I believed in solidarity. I believed in the ability of oppressed peoples to recognize their common struggles as the condition for their own liberation. This was at the core of my politics and scholarship dating back to my red-diaper baby days. But when I took a course on Race in the Archive with Dr. N.D.B. Connolly at New York University in 2016, I felt I was going it alone. Wedded to a politics grounded in recognizing commonalities, I mentally and vocally resisted the alternate political paradigms stressing difference and intersectionality I encountered in that seminar. In retrospect, my mindset and behavior were completely at odds with the values of connection and empathy I thought I was fighting for. But I was only able to recognize this self-defeating pattern through that notoriously “self-involved” practice of mindfulness. Let me explain.
Mindfulness is currently ranked with “TED Talks” as a liberal shibboleth. Like religion when misapplied, mindfulness can remove us from facing suffering and taking political action– the one by self-transcendence, the other by self-involvement (Sleep better! Feel Happier!). It can frame broad structural challenges as personal challenges rather than as conditions to be transformed. In short, mindfulness without a radical political vision behind it is everything its critics say it is.

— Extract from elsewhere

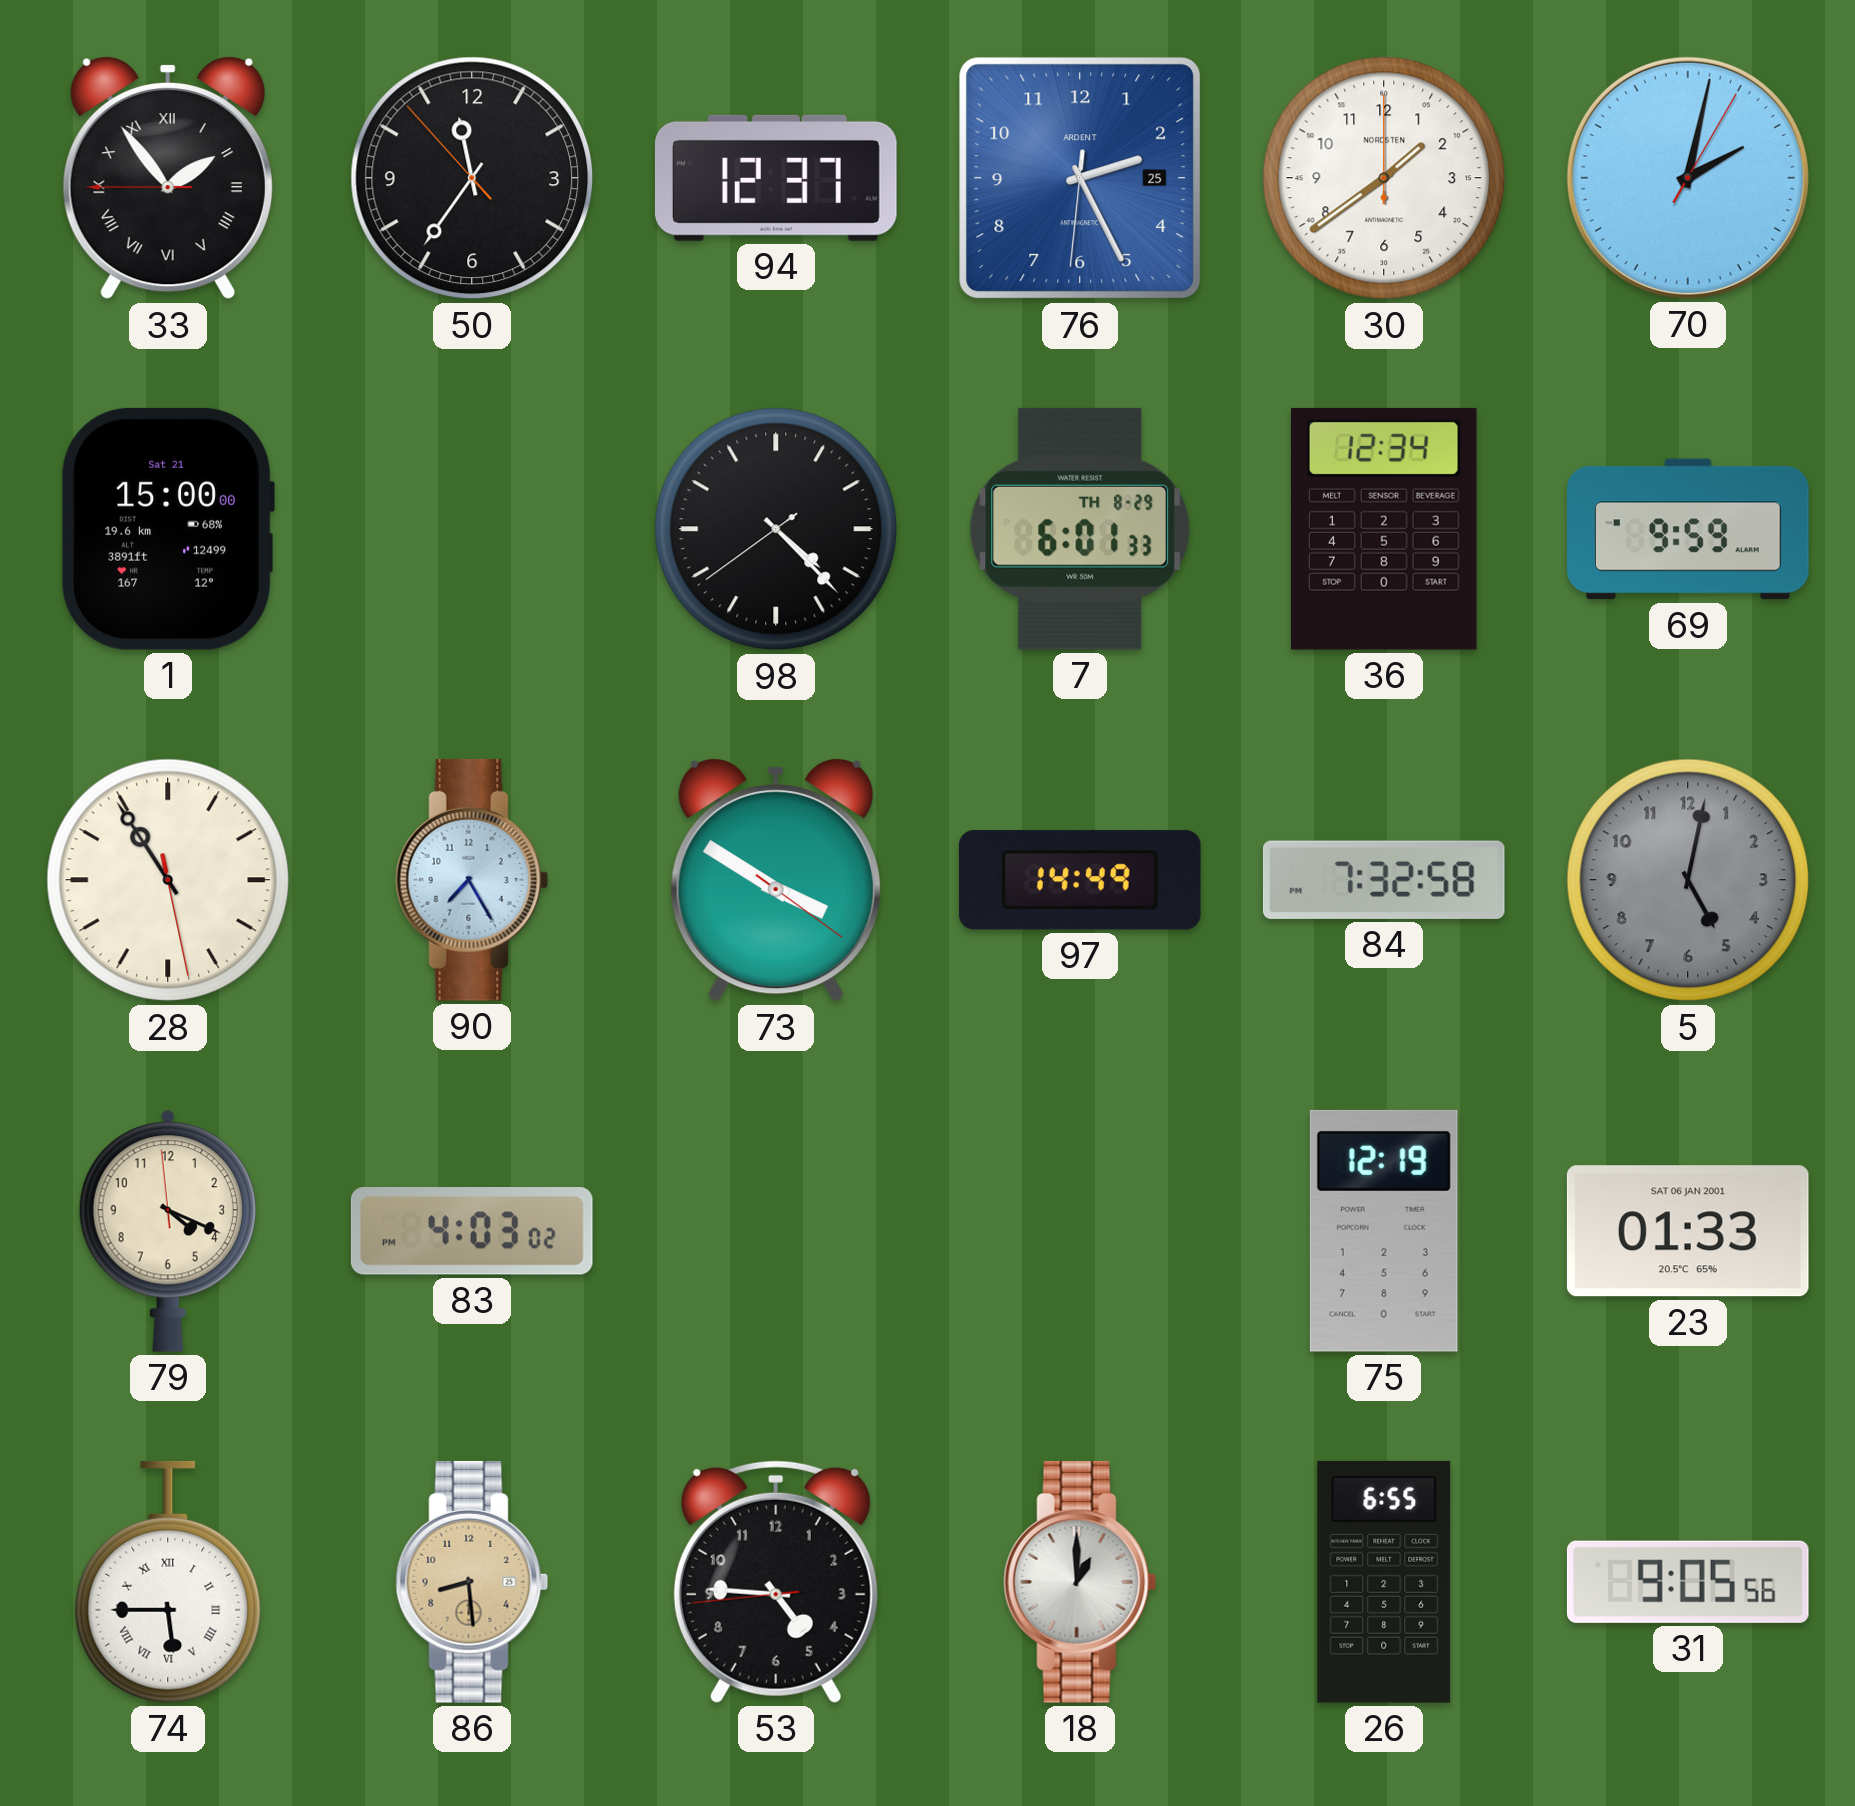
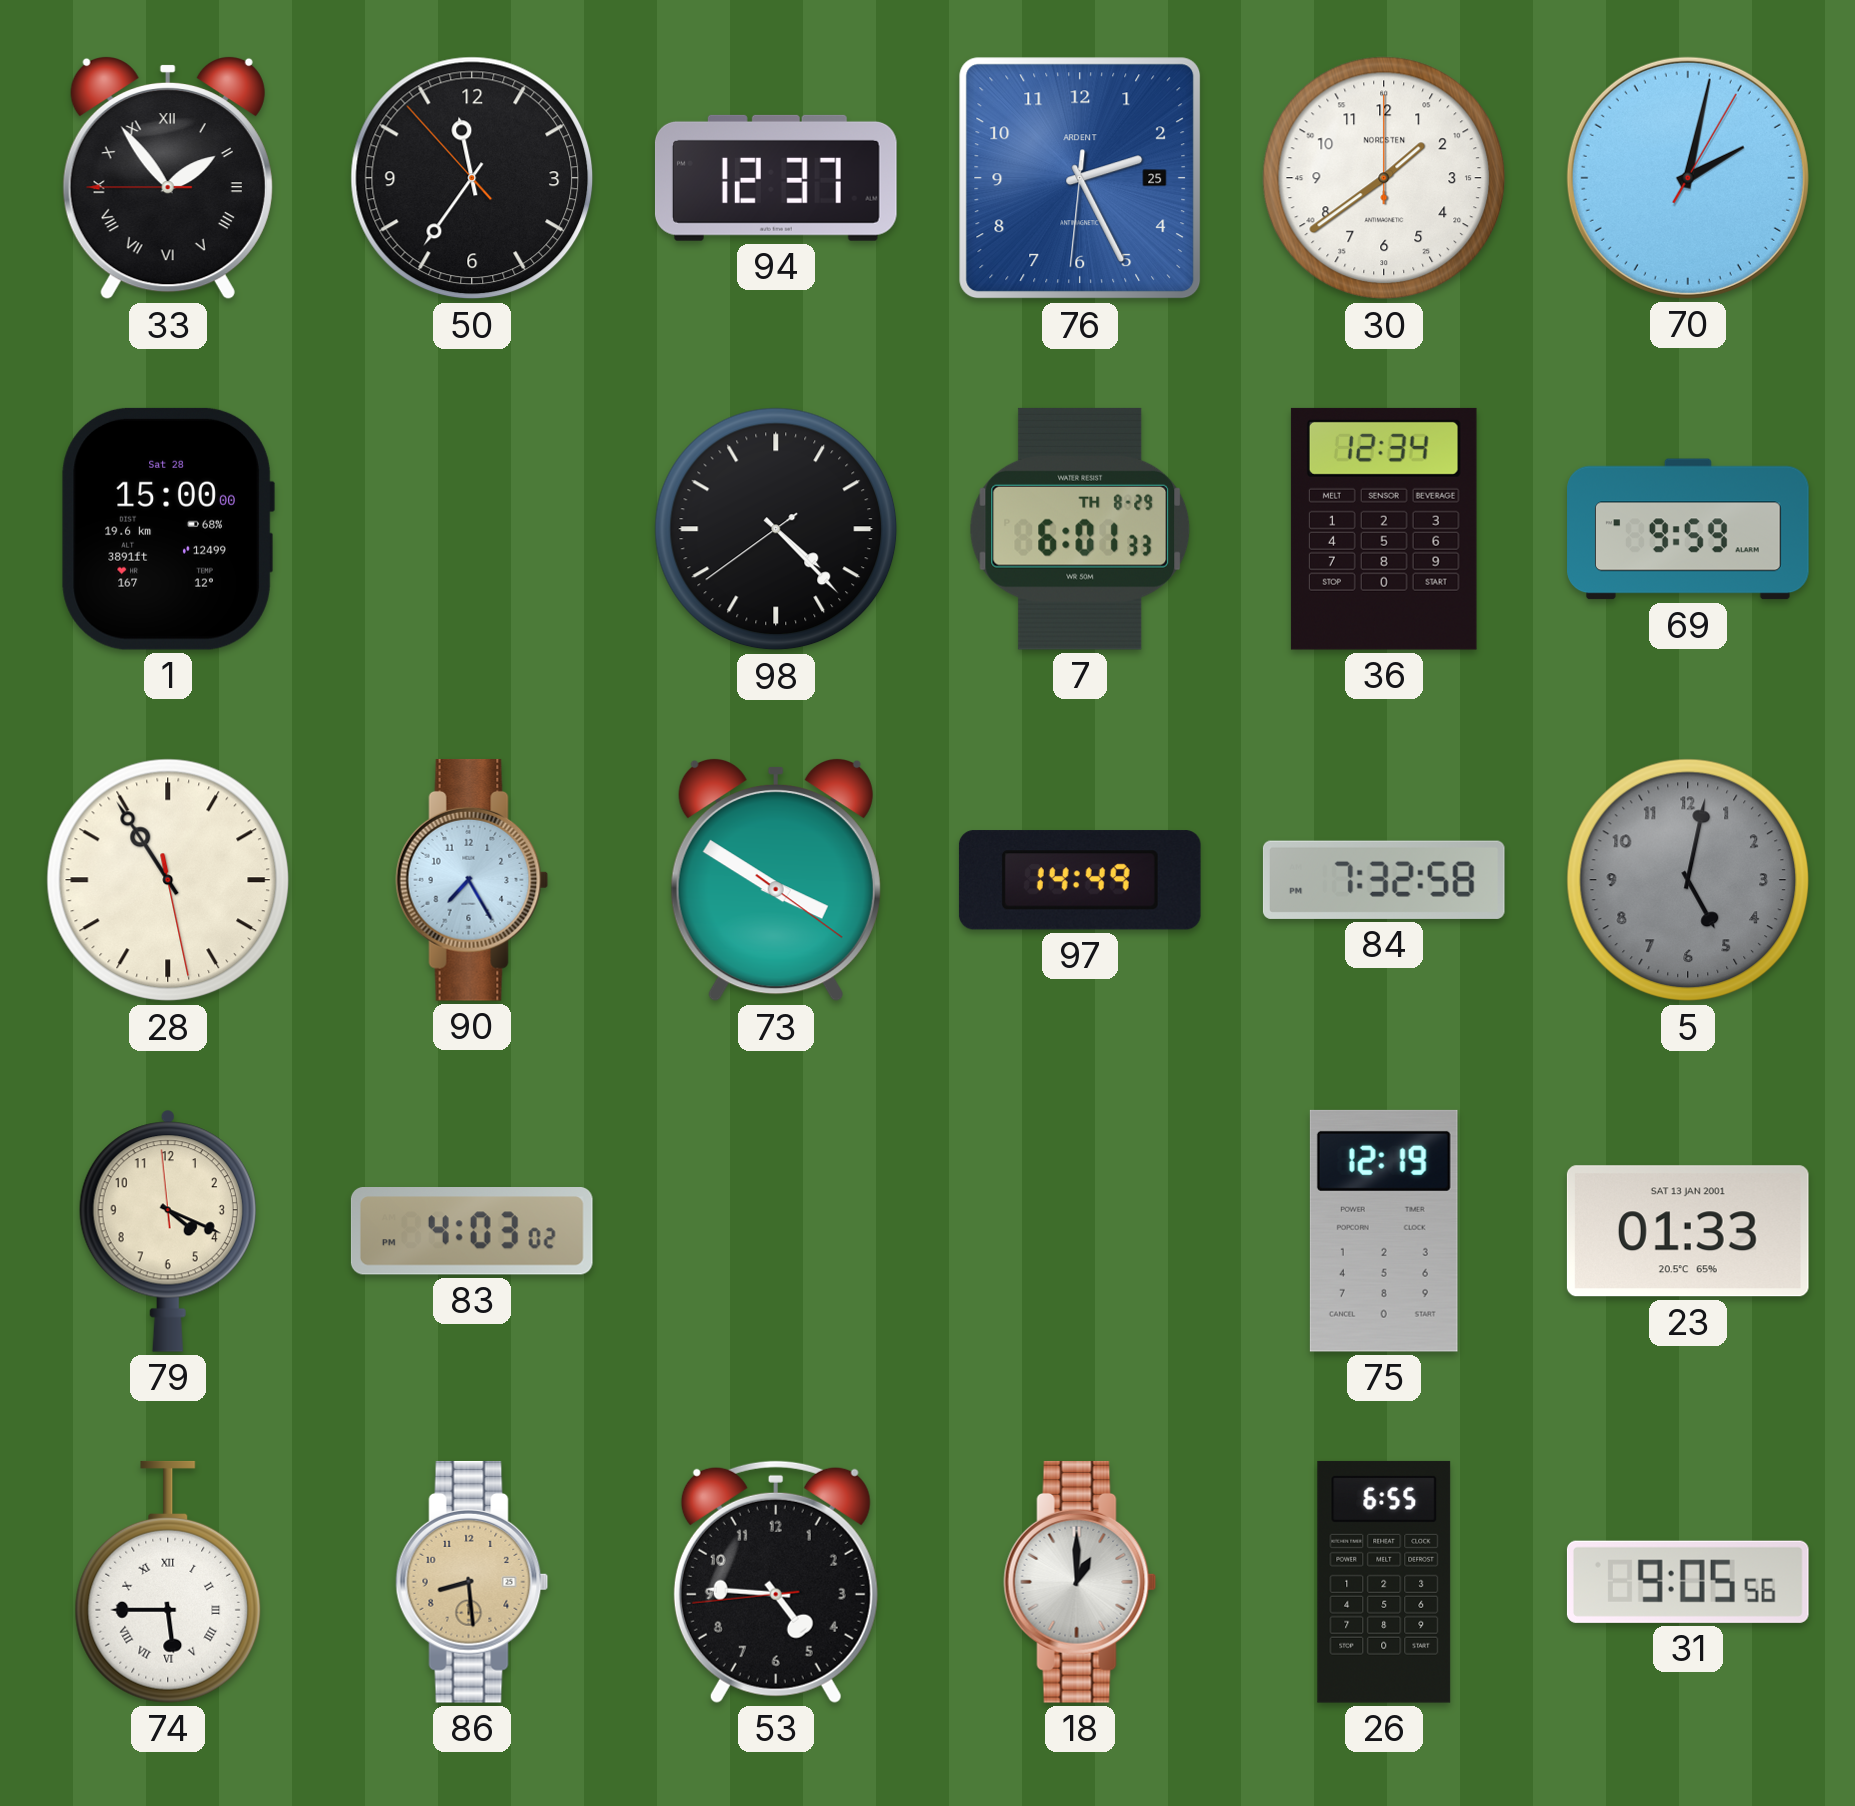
1 date: Sat 21 -> Sat 28
23 date: SAT 06 JAN 2001 -> SAT 13 JAN 2001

And yet, after twelve years of painstakingly cultivating a political philosophy that emphasized solidarity and social activism—characteristics that critics of mindfulness often trumpet—I was no closer to effectively acting on them. It was mindfulness that helped me recognize that I was getting in my own way; that my hostile responses to those who disagreed with my ideas around solidarity was undermining my goal of actually fostering it. Mindfulness helped me recognize how my aggressive responses to alternate political paradigms in seminars like Dr. Connolly’s were grounded in unquestioned, and largely unnoticed, habits of thought that I had inherited from my own fears and convictions.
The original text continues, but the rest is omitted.